*Assignment:* Output only the lines below from the one containing "Diversos professores" to the one containing "Đang online: 1", exactly as written, both ends kept.

[Transcribed page contents]
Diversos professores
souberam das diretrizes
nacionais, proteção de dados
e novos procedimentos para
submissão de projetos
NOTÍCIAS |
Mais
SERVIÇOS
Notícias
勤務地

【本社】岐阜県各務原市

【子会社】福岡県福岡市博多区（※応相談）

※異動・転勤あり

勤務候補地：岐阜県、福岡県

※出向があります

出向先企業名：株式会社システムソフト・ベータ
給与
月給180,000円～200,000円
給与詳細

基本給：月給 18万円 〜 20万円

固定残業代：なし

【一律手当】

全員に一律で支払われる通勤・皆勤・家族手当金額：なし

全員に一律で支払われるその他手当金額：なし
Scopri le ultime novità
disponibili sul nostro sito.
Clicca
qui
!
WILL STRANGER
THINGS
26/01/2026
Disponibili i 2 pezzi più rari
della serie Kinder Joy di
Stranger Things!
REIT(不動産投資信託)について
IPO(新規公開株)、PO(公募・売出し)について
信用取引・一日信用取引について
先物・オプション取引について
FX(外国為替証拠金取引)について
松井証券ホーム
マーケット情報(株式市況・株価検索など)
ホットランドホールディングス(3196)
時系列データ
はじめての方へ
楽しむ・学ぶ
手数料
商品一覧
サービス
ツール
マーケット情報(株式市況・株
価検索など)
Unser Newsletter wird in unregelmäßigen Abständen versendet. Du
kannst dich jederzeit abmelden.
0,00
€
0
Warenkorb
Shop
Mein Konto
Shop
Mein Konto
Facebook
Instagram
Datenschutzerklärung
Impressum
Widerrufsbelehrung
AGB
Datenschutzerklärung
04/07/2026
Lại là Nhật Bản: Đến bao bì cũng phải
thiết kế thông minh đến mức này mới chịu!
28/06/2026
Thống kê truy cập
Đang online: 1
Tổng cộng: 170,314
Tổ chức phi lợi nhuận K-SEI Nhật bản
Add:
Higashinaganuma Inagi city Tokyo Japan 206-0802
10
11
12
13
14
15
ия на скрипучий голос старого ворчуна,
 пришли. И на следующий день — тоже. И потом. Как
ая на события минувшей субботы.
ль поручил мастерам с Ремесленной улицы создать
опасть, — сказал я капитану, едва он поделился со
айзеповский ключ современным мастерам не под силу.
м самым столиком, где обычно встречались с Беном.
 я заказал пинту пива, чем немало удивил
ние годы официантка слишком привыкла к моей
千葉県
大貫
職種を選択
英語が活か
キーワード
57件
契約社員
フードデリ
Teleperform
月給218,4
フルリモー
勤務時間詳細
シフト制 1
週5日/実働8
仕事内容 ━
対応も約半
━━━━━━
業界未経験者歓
* * *
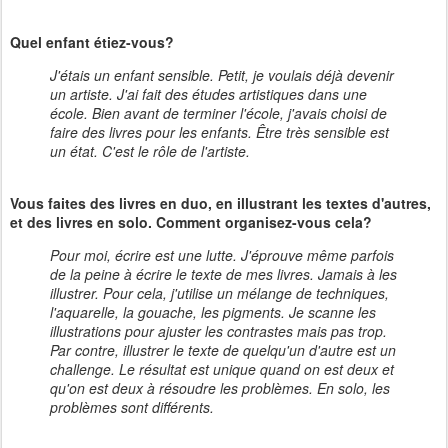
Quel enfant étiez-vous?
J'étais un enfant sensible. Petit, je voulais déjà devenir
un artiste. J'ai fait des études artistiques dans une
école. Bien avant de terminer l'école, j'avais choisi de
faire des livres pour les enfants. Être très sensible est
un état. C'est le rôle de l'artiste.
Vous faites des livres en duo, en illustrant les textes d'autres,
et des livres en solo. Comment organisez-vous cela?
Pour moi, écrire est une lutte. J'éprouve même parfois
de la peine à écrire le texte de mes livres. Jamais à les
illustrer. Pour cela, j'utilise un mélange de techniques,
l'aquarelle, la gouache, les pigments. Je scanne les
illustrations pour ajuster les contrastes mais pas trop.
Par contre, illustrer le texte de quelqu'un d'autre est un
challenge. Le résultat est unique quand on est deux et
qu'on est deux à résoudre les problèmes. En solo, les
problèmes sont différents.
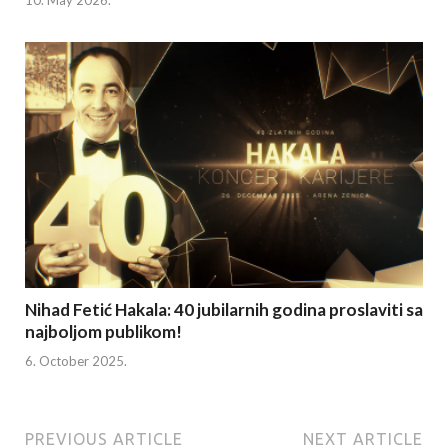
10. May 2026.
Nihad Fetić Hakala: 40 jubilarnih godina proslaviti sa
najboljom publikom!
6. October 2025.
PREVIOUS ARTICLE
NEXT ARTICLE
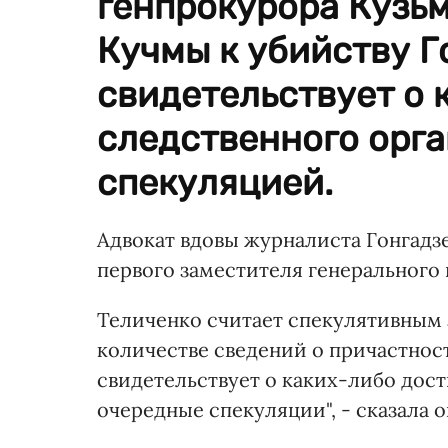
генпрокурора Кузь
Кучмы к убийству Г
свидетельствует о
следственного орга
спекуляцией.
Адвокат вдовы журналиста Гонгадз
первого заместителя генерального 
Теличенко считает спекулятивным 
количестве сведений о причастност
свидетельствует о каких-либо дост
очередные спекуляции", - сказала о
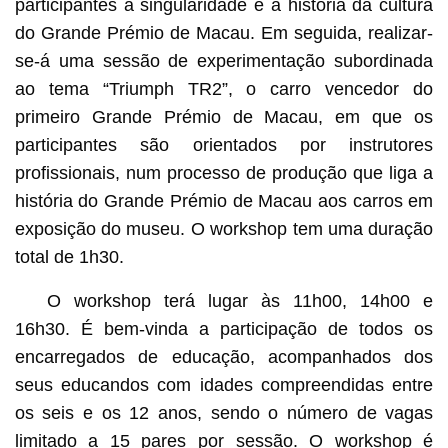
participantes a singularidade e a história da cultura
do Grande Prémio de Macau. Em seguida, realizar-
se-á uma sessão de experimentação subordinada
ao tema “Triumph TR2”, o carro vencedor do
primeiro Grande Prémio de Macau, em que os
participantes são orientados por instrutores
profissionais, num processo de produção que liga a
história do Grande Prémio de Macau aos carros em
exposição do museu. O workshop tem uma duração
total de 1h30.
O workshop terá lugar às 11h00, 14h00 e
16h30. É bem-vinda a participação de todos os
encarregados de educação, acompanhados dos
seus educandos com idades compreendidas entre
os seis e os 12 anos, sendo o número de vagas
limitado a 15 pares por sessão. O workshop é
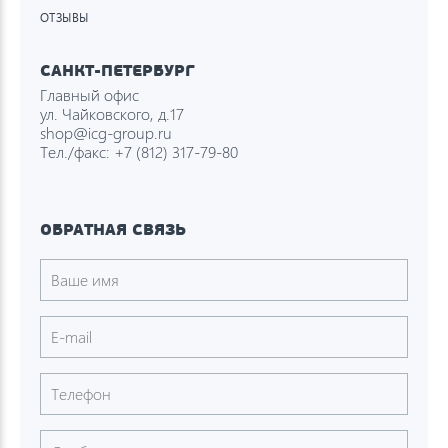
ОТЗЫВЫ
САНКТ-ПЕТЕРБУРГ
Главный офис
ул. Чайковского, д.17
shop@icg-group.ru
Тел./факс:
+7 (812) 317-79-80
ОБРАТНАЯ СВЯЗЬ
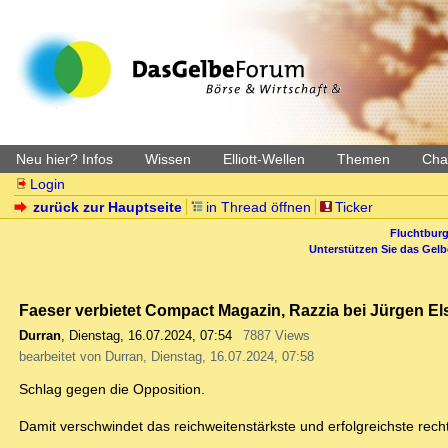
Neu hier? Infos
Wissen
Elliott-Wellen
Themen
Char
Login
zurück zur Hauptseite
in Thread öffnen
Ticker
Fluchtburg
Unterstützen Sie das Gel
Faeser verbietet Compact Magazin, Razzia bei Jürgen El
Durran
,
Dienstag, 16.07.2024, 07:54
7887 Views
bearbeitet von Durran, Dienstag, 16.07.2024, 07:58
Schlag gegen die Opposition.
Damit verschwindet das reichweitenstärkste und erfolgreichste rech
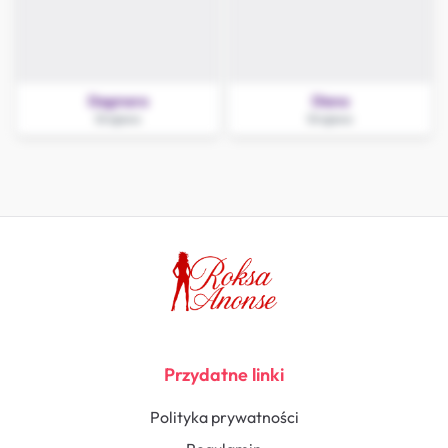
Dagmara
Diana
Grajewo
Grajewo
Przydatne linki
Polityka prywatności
---
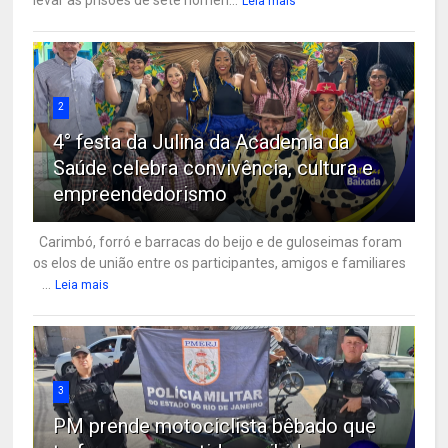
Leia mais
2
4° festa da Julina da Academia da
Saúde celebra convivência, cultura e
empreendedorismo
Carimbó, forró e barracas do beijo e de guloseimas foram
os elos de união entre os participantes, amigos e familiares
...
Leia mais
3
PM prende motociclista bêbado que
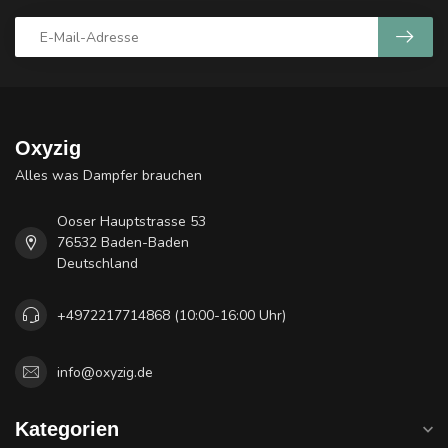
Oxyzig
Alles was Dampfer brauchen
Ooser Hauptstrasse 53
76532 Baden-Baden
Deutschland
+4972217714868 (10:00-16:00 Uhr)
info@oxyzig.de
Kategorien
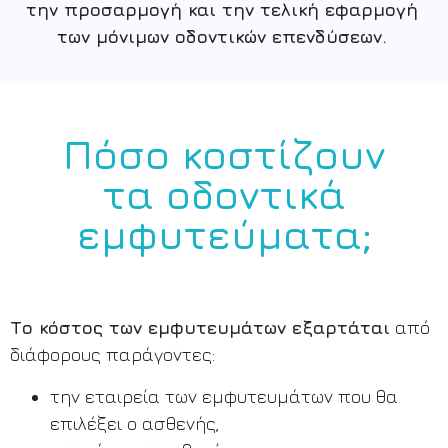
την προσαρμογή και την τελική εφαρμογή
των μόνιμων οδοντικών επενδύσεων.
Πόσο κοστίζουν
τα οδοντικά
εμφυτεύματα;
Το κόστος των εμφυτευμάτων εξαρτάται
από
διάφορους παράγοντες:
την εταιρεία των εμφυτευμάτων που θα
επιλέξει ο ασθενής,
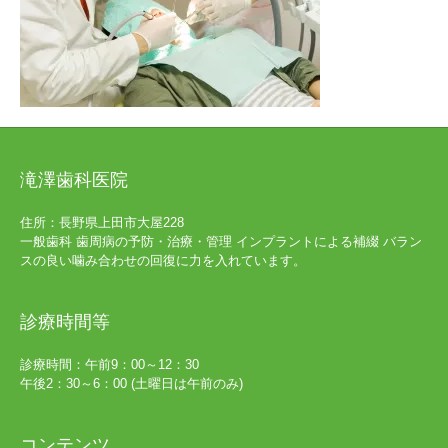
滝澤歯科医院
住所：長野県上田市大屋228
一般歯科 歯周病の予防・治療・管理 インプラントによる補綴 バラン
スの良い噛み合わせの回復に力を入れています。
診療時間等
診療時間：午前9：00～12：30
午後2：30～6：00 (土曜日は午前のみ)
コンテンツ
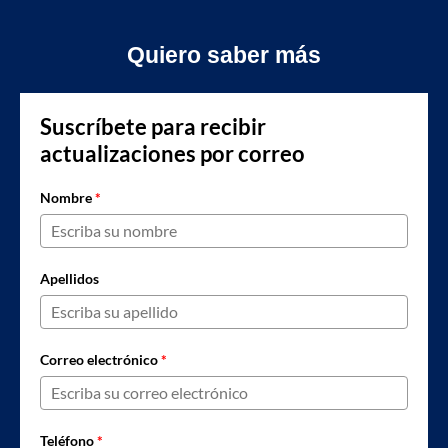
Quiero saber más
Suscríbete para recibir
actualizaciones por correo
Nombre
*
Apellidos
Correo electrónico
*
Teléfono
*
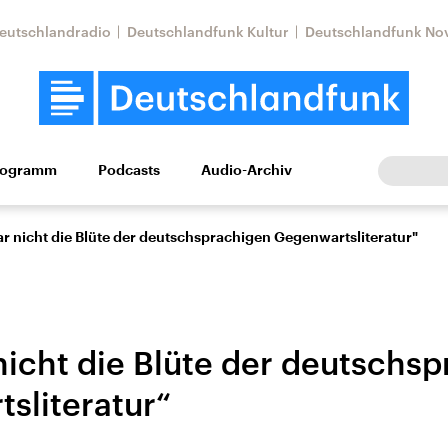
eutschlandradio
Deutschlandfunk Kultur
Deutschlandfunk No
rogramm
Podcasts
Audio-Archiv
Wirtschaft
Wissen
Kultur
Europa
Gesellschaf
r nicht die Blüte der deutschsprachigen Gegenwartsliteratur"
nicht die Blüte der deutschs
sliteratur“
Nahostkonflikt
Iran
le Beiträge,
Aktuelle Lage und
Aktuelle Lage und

*Expected answer:*
Diversos professores
souberam das diretrizes
nacionais, proteção de dados
e novos procedimentos para
submissão de projetos
NOTÍCIAS |
Mais
SERVIÇOS
Notícias
勤務地

【本社】岐阜県各務原市

【子会社】福岡県福岡市博多区（※応相談）

※異動・転勤あり

勤務候補地：岐阜県、福岡県

※出向があります

出向先企業名：株式会社システムソフト・ベータ
給与
月給180,000円～200,000円
給与詳細

基本給：月給 18万円 〜 20万円

固定残業代：なし

【一律手当】

全員に一律で支払われる通勤・皆勤・家族手当金額：なし

全員に一律で支払われるその他手当金額：なし
Scopri le ultime novità
disponibili sul nostro sito.
Clicca
qui
!
WILL STRANGER
THINGS
26/01/2026
Disponibili i 2 pezzi più rari
della serie Kinder Joy di
Stranger Things!
REIT(不動産投資信託)について
IPO(新規公開株)、PO(公募・売出し)について
信用取引・一日信用取引について
先物・オプション取引について
FX(外国為替証拠金取引)について
松井証券ホーム
マーケット情報(株式市況・株価検索など)
ホットランドホールディングス(3196)
時系列データ
はじめての方へ
楽しむ・学ぶ
手数料
商品一覧
サービス
ツール
マーケット情報(株式市況・株
価検索など)
Unser Newsletter wird in unregelmäßigen Abständen versendet. Du
kannst dich jederzeit abmelden.
0,00
€
0
Warenkorb
Shop
Mein Konto
Shop
Mein Konto
Facebook
Instagram
Datenschutzerklärung
Impressum
Widerrufsbelehrung
AGB
Datenschutzerklärung
04/07/2026
Lại là Nhật Bản: Đến bao bì cũng phải
thiết kế thông minh đến mức này mới chịu!
28/06/2026
Thống kê truy cập
Đang online: 1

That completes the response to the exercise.